#### ASSIGNMENT:
Go line by line through the data below and work out how many lines contain "Brand"; the answer is that number alone.

#### RECORDS FOR THIS TASK:
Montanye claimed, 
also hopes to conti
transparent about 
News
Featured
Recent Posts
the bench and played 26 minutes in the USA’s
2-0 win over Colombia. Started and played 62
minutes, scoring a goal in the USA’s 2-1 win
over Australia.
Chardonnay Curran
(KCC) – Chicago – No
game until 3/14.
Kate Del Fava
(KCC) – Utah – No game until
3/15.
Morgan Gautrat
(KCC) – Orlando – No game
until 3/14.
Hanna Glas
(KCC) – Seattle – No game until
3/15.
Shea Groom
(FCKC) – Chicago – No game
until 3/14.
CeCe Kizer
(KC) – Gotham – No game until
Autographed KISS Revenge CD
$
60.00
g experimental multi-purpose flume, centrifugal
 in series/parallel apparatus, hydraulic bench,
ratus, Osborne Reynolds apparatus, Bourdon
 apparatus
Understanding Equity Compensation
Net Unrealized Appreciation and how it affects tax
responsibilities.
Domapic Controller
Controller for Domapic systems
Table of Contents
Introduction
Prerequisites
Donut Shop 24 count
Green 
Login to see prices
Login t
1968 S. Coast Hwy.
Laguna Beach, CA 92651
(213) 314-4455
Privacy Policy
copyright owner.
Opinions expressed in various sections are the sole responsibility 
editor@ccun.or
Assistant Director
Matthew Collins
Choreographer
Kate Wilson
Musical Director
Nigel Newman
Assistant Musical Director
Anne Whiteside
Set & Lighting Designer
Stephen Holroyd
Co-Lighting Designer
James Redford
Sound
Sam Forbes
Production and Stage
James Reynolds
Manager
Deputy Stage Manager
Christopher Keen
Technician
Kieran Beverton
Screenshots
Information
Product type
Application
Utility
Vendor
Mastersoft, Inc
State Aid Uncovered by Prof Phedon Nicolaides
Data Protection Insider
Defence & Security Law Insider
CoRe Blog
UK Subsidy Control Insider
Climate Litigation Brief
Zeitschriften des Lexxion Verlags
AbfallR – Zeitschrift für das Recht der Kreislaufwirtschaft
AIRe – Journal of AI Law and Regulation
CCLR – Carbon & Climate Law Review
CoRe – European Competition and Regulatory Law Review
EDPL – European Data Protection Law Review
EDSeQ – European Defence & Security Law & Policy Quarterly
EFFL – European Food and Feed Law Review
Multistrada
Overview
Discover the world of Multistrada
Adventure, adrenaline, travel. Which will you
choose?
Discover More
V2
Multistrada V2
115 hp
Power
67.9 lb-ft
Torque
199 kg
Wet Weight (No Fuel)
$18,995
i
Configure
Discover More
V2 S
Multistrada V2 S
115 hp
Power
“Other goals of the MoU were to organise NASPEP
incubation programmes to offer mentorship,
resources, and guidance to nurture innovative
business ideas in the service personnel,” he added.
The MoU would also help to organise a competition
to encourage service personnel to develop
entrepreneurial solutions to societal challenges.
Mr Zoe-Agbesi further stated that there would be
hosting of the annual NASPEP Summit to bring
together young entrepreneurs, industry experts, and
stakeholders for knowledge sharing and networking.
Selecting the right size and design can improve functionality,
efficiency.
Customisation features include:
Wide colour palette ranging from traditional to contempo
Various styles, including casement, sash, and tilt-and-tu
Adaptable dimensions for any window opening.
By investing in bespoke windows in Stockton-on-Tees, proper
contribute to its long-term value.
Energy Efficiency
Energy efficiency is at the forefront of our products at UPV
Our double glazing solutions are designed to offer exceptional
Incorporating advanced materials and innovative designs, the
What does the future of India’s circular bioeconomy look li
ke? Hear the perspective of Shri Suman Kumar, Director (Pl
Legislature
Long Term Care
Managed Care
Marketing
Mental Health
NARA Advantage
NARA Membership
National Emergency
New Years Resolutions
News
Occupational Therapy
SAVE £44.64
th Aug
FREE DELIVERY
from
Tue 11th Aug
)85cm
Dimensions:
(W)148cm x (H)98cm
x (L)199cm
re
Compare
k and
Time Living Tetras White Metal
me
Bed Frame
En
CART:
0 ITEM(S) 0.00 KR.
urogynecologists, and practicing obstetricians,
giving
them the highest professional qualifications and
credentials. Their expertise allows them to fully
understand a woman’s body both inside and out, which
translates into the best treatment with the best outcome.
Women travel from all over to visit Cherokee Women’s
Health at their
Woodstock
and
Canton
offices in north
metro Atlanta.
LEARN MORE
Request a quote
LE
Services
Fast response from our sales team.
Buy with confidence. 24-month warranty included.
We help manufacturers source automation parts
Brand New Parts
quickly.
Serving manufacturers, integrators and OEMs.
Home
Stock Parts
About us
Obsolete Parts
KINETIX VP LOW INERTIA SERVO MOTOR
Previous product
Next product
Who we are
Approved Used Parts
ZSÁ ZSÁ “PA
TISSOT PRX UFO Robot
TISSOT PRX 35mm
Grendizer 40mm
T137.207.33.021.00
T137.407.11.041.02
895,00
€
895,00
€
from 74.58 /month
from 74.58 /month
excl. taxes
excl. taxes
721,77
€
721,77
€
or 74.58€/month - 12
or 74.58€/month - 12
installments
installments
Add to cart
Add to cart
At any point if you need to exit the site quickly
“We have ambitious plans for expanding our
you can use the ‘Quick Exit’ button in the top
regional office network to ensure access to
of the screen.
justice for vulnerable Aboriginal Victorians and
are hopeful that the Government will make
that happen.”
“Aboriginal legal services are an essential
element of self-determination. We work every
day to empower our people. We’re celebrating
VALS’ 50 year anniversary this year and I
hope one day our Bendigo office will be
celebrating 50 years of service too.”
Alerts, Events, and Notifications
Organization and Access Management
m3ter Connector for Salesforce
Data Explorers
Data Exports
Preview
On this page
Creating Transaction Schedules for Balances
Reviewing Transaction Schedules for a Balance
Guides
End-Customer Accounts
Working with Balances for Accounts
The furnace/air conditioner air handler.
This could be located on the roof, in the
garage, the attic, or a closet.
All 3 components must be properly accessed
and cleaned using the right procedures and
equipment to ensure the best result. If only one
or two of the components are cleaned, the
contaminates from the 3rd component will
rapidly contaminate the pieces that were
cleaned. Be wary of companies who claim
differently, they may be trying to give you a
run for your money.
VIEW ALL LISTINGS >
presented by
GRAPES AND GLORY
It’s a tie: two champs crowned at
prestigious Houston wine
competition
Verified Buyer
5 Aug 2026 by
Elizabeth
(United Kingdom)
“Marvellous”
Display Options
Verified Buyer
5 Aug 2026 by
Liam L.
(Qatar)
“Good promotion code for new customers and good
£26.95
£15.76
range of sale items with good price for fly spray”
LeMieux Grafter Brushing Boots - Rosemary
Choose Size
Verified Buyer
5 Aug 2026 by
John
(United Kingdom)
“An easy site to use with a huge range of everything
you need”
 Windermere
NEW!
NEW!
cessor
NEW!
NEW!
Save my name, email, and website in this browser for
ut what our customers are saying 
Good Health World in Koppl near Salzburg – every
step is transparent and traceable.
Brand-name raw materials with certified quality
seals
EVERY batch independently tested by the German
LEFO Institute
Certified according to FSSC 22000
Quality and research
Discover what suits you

#### YOUR SOLUTION:
2